# PWM Lüfter-stimmen die Vorurteile?



## keks4 (1. Februar 2016)

*PWM Lüfter-stimmen die Vorurteile?*

Guten Tag, ich habe in einigen Threads gelesen das PWM Lüfter gewisse Probleme mit sich bringen. Nun meine Frage: stimmen diese überhaupt; und wenn sie stimmen bei gewissen Modellen, sind dann die Be Quiet! Shadow Wings 140mm PWM Version auch betroffen?(sind geordert und unterwegs)

Danke im vorraus


----------



## Rotkaeppchen (1. Februar 2016)

*AW: PWM Lüfter-stimmen die Vorurteile?*

Ich haben einen BQ SW2 PVM 140mm und er klackert, leise, aber hörbar. Ansonsten ist er aber sehr gut


----------



## keks4 (1. Februar 2016)

*AW: PWM Lüfter-stimmen die Vorurteile?*



interessierterUser schrieb:


> Ich haben einen BQ SW2 PVM 140mm und er klackert, leise, aber hörbar. Ansonsten ist er aber sehr gut



Ist es ein auffälliges Klappern oder ist es so leise das mans mit Headset nicht hört?


----------



## mrmurphy007 (1. Februar 2016)

*AW: PWM Lüfter-stimmen die Vorurteile?*

Ich habe zwei Noctua NF A 14PWM und beide klackern nicht.


----------



## Th3D3str0y3r (1. Februar 2016)

*AW: PWM Lüfter-stimmen die Vorurteile?*

Meine beiden ELoop B14-PS klackern nicht


----------



## Rotkaeppchen (1. Februar 2016)

*AW: PWM Lüfter-stimmen die Vorurteile?*



keks4 schrieb:


> Ist es ein auffälliges Klappern oder ist es so leise das mans mit Headset nicht hört?

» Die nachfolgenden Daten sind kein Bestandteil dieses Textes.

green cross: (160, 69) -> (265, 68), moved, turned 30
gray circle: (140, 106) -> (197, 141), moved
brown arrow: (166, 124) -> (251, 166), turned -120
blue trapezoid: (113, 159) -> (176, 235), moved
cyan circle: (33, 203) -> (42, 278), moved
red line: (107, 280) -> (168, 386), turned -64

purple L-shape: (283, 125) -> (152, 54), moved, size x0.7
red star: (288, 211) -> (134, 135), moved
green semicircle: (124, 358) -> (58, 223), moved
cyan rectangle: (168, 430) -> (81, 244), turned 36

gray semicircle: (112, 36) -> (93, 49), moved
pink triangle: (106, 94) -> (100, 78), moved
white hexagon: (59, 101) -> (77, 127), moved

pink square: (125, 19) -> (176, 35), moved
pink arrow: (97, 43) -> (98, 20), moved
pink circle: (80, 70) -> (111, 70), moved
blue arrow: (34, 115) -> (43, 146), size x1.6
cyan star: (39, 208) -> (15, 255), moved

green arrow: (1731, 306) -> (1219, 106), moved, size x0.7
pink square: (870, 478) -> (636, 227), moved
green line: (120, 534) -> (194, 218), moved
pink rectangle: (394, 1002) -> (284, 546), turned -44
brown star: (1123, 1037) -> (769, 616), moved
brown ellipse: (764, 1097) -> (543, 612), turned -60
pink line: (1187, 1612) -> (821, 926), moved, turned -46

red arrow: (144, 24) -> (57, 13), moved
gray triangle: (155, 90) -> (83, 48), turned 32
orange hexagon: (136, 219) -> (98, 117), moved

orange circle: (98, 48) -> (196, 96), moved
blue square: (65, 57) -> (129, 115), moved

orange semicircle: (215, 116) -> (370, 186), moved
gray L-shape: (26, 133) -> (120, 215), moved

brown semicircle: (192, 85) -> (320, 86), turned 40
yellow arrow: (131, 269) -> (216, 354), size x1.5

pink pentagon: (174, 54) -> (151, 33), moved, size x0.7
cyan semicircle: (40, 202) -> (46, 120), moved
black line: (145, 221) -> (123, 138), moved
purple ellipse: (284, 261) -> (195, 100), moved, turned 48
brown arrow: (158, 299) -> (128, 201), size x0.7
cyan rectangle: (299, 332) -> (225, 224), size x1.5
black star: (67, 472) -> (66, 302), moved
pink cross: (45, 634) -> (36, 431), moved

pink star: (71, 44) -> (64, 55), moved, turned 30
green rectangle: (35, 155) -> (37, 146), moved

MInimal, aber meine Umgebung ist extrem ruhig, darum kommt dieses minimale Geräusch durch. Bewerte es nicht über.


----------



## DerKabelbinder (1. Februar 2016)

*AW: PWM Lüfter-stimmen die Vorurteile?*

Ob ein PWM-Lüfter klackert, hängt in erster Linie von der Qualität des Lagers, der angelegten Drehzahl und dem verbauten Chip ab. Durch den ständigen Lastwechsel von 0 zu 12V entstehen nicht selten "klackernde" Nebengeräusche, da der Rotor zu ruckartig in Bewegung versetzt wird.
Es gibt allerdings auch Lüfter, deren Chips "geglättete" Signale ausgeben. Dadurch ist der Übergang dann wesentlich weicher und etwaige Geräusche bleiben aus. Noctua bietet bei seinen Premium-Lüftern bspw. das "Smooth Commutation Drive" Feature, welches genau das realisiert.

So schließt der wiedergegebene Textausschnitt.